You cannot directly observe the effect of this parameters in the display panel. However, you can run the tracking on a small portion of the video and use the “Show preview” mode to evaluate the quality of the resulting tracks.

Once you are satisfied with the selected parameters, you can start the tracking by clicking the “Start tracking” button. It will open a file browser where you can select where to save the results of the tracking. If you would like to see a preview of the tracks while the tracking is running, tick the “Show preview” tick box.

4. Output data

Once the app is done processing the video, the resulting CSV file will contain between 7 and 11 columns depending on whether you have set a real-world scale and origin in the “Scale module”. These columns will be the following:

“frame” is the video frame number at which the measurements along the corresponding row have been made.
“track” is the identity of the tracked object as estimated by the app.
“x” is the x coordinate of the object location in pixels in the context of the video frame. The origin is set at the top-left corner of the frame.
“y” is the y coordinate of the object location in pixels in the context of the video frame. The origin is set at the top-left corner of the frame.
“width” is the width in pixels of the object.
“height” is the height in pixels of the object.
“angle” is the angle in degrees between the main axis of the object and the y axis.

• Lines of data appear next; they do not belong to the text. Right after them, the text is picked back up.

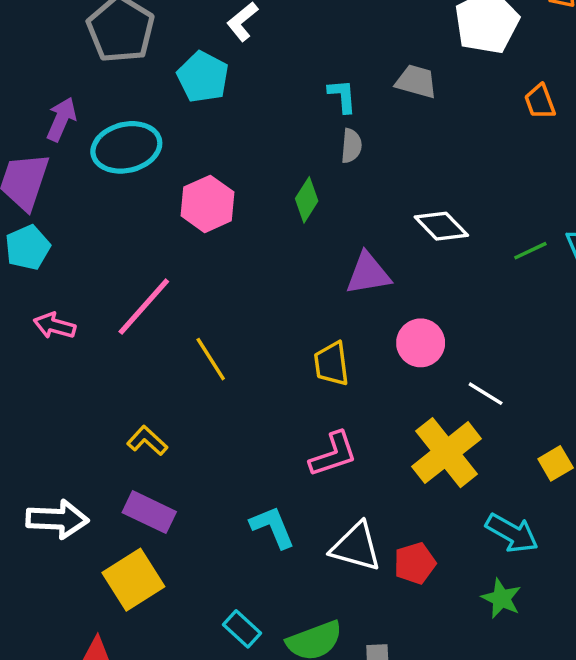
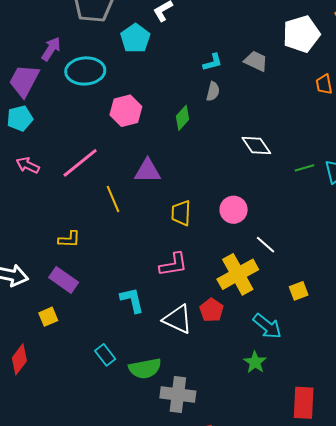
cyan L-shape: (342, 96) -> (213, 62), turned 70
purple triangle: (368, 274) -> (148, 171), moved
yellow L-shape: (147, 441) -> (69, 239), turned 130
red pentagon: (415, 563) -> (211, 310), moved, turned -30
yellow square: (133, 580) -> (48, 317), size x0.6

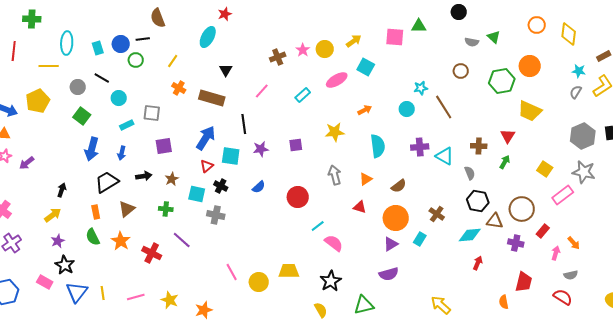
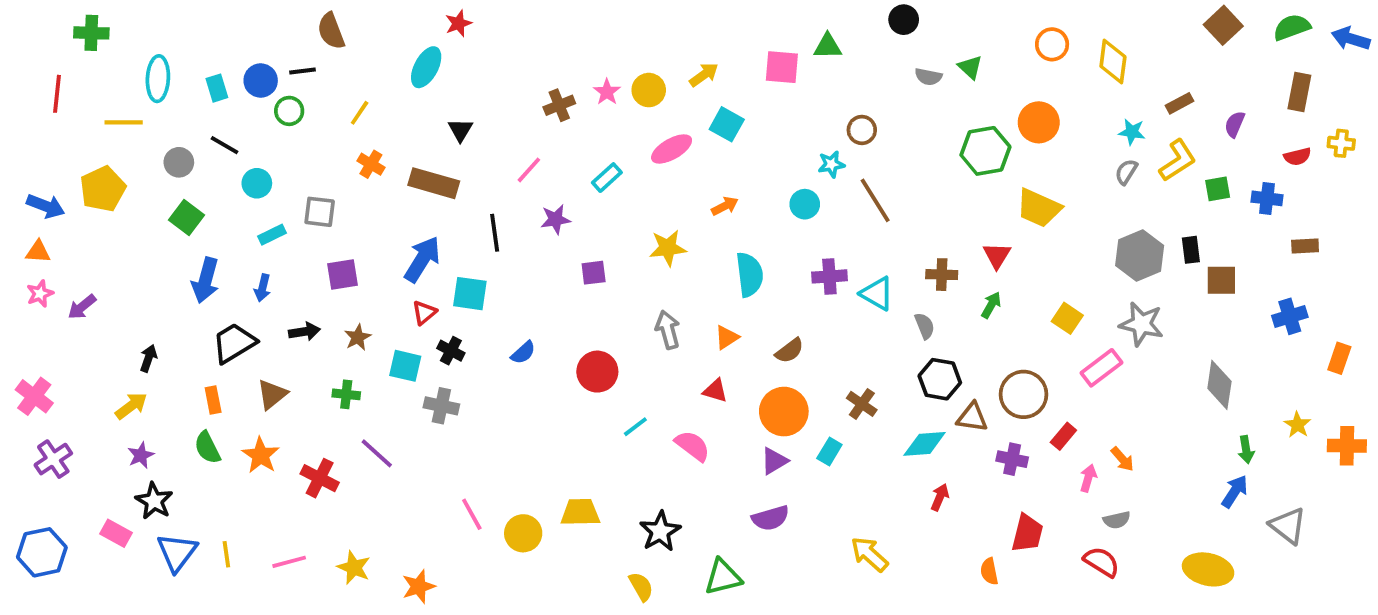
brown circle: (461, 71) -> (862, 130), moved
purple star: (261, 149) -> (556, 219), moved
pink semicircle: (334, 243) -> (692, 446), moved
yellow arrow: (441, 305) -> (869, 554), moved

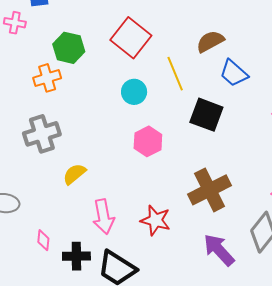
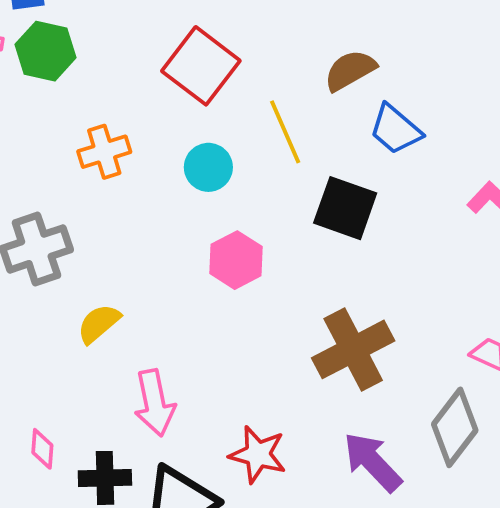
green hexagon: (69, 48) -> (45, 51), moved
orange cross: (47, 78) -> (104, 152), moved
red star: (155, 220) -> (258, 454), moved

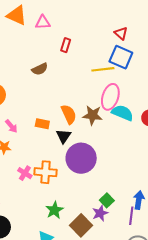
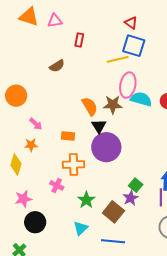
orange rectangle: (42, 124) -> (68, 136), moved
black triangle: (64, 136) -> (99, 126), moved
pink cross: (25, 173) -> (57, 185), moved

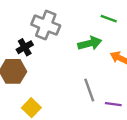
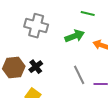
black cross: (25, 47) -> (36, 67), moved

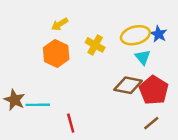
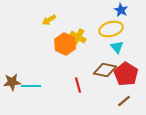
blue star: (159, 34) -> (121, 10), moved
orange hexagon: (56, 54) -> (65, 44), moved
brown star: (15, 100) -> (12, 82), turned -30
red line: (71, 123) -> (78, 85), moved

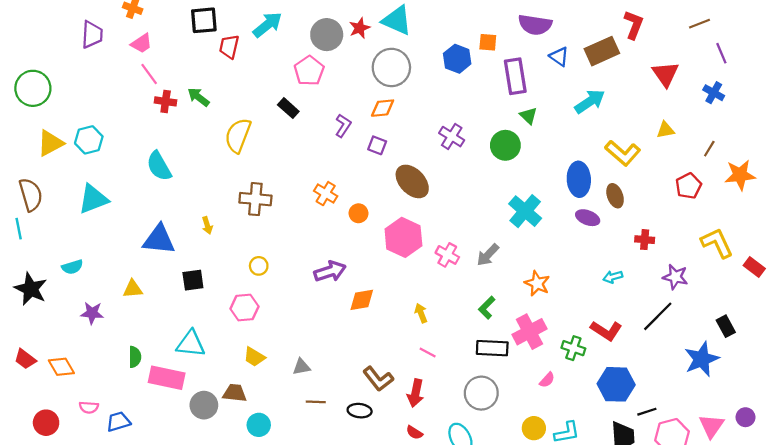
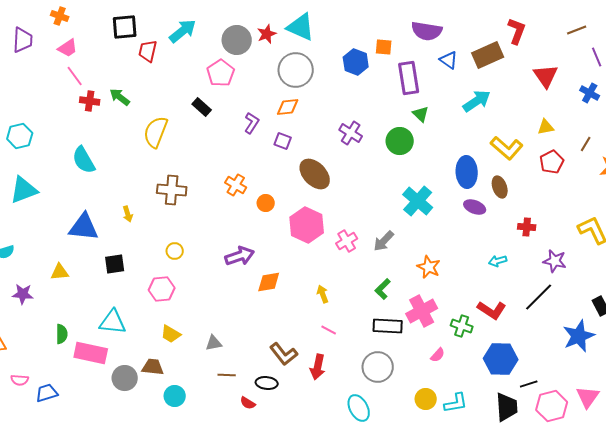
red pentagon: (688, 186) -> (552, 162), moved
pink cross: (447, 255) -> (347, 241), turned 30
red semicircle: (414, 433) -> (248, 403), moved

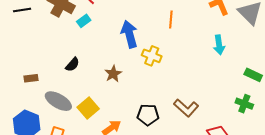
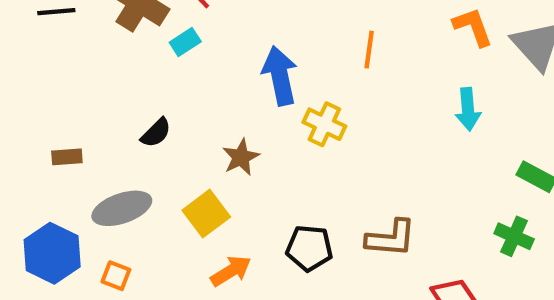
gray ellipse: (58, 101) -> (122, 208), turned -52
yellow square: (88, 108) -> (206, 214), moved
brown L-shape: (186, 108) -> (391, 238), turned -40

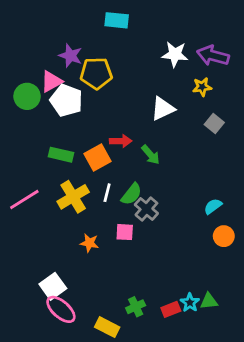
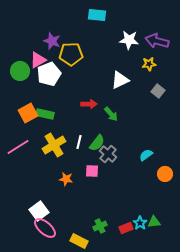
cyan rectangle: (117, 20) -> (97, 15), moved
white pentagon: (66, 100) -> (49, 74), turned 30
orange square: (98, 157) -> (28, 113), moved
cyan semicircle: (213, 206) -> (146, 155), moved

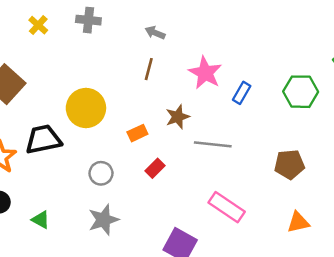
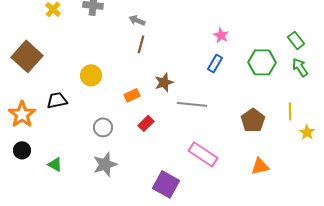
gray arrow: (155, 33) -> (137, 20), moved
pink star: (205, 73) -> (221, 35), moved, size x0.6
yellow circle: (86, 108) -> (91, 75), size x0.7
black trapezoid: (43, 139) -> (57, 100), size x0.7
brown pentagon: (289, 164) -> (253, 120), turned -30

If you have set a real-world scale and origin in the “Tracking module”, the following extra columns will be saved:

“x_[unit]” is the x coordinate of the object location in real-world [unit]. The origin is set to the real-world equivalent to that you have defined in the “Scale module”.
“y_[unit]” is the y coordinate of the object location in real-world [unit]. The origin is set to the real-world equivalent to that you have defined in the “Tracking module”.
“width_[unit]” is the width in real-world [unit] of the object.
“height_[unit]” is the height in real-world [unit] of the object.

The video used throughout this tutorial was provided by Sridhar, V. H., Roche, D. G., and Gingins, S. (2019). Tracktor: Image-based automated tracking of animal movement and behaviour. Methods Ecol. Evol. 10, 691. doi:10.1111/2041-210X.13166 and used here with permission of the authors.